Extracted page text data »
=== Begin Enclosure ===
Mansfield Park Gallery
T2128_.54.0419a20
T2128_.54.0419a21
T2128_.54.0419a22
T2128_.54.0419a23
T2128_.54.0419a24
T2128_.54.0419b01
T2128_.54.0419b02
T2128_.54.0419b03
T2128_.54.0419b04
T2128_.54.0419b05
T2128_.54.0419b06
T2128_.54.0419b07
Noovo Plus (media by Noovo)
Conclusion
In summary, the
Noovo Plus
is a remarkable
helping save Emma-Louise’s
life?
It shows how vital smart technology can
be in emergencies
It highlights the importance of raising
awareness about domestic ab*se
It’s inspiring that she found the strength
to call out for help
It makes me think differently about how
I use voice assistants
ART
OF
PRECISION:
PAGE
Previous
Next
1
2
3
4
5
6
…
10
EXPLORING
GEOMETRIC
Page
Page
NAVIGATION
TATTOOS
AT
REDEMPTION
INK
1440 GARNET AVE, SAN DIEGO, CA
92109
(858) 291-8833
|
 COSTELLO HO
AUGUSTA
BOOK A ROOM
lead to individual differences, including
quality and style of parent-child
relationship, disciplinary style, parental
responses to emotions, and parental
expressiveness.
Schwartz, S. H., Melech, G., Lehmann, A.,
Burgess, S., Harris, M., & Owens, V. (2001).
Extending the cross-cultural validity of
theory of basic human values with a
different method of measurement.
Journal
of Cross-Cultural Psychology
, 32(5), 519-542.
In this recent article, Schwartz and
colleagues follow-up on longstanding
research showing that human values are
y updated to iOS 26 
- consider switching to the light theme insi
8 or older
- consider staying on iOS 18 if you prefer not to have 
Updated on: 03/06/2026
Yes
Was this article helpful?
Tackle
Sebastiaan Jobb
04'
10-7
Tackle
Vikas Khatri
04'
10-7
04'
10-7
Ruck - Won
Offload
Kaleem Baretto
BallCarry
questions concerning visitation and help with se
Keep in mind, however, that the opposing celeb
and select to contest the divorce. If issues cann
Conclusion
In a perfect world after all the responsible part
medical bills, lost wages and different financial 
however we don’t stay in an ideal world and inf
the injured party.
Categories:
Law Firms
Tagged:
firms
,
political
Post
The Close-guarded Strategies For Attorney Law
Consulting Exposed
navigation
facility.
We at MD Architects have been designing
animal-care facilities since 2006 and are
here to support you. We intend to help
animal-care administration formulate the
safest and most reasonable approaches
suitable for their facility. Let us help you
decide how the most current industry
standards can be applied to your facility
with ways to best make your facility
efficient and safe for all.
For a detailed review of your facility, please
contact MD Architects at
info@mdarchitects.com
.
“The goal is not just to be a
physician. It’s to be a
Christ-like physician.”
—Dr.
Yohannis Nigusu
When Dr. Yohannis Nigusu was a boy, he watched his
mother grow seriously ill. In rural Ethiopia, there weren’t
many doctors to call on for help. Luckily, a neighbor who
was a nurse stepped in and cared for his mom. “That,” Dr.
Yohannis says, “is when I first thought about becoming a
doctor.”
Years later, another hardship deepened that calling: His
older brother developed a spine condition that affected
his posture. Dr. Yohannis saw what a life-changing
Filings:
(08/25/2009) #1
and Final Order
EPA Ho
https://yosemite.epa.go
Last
=== End Enclosure ===
Activity »
All of the records above need to be printed again exactly as they appear.

Task output »
Mansfield Park Gallery
T2128_.54.0419a20
T2128_.54.0419a21
T2128_.54.0419a22
T2128_.54.0419a23
T2128_.54.0419a24
T2128_.54.0419b01
T2128_.54.0419b02
T2128_.54.0419b03
T2128_.54.0419b04
T2128_.54.0419b05
T2128_.54.0419b06
T2128_.54.0419b07
Noovo Plus (media by Noovo)
Conclusion
In summary, the
Noovo Plus
is a remarkable
helping save Emma-Louise’s
life?
It shows how vital smart technology can
be in emergencies
It highlights the importance of raising
awareness about domestic ab*se
It’s inspiring that she found the strength
to call out for help
It makes me think differently about how
I use voice assistants
ART
OF
PRECISION:
PAGE
Previous
Next
1
2
3
4
5
6
…
10
EXPLORING
GEOMETRIC
Page
Page
NAVIGATION
TATTOOS
AT
REDEMPTION
INK
1440 GARNET AVE, SAN DIEGO, CA
92109
(858) 291-8833
|
 COSTELLO HO
AUGUSTA
BOOK A ROOM
lead to individual differences, including
quality and style of parent-child
relationship, disciplinary style, parental
responses to emotions, and parental
expressiveness.
Schwartz, S. H., Melech, G., Lehmann, A.,
Burgess, S., Harris, M., & Owens, V. (2001).
Extending the cross-cultural validity of
theory of basic human values with a
different method of measurement.
Journal
of Cross-Cultural Psychology
, 32(5), 519-542.
In this recent article, Schwartz and
colleagues follow-up on longstanding
research showing that human values are
y updated to iOS 26 
- consider switching to the light theme insi
8 or older
- consider staying on iOS 18 if you prefer not to have 
Updated on: 03/06/2026
Yes
Was this article helpful?
Tackle
Sebastiaan Jobb
04'
10-7
Tackle
Vikas Khatri
04'
10-7
04'
10-7
Ruck - Won
Offload
Kaleem Baretto
BallCarry
questions concerning visitation and help with se
Keep in mind, however, that the opposing celeb
and select to contest the divorce. If issues cann
Conclusion
In a perfect world after all the responsible part
medical bills, lost wages and different financial 
however we don’t stay in an ideal world and inf
the injured party.
Categories:
Law Firms
Tagged:
firms
,
political
Post
The Close-guarded Strategies For Attorney Law
Consulting Exposed
navigation
facility.
We at MD Architects have been designing
animal-care facilities since 2006 and are
here to support you. We intend to help
animal-care administration formulate the
safest and most reasonable approaches
suitable for their facility. Let us help you
decide how the most current industry
standards can be applied to your facility
with ways to best make your facility
efficient and safe for all.
For a detailed review of your facility, please
contact MD Architects at
info@mdarchitects.com
.
“The goal is not just to be a
physician. It’s to be a
Christ-like physician.”
—Dr.
Yohannis Nigusu
When Dr. Yohannis Nigusu was a boy, he watched his
mother grow seriously ill. In rural Ethiopia, there weren’t
many doctors to call on for help. Luckily, a neighbor who
was a nurse stepped in and cared for his mom. “That,” Dr.
Yohannis says, “is when I first thought about becoming a
doctor.”
Years later, another hardship deepened that calling: His
older brother developed a spine condition that affected
his posture. Dr. Yohannis saw what a life-changing
Filings:
(08/25/2009) #1
and Final Order
EPA Ho
https://yosemite.epa.go
Last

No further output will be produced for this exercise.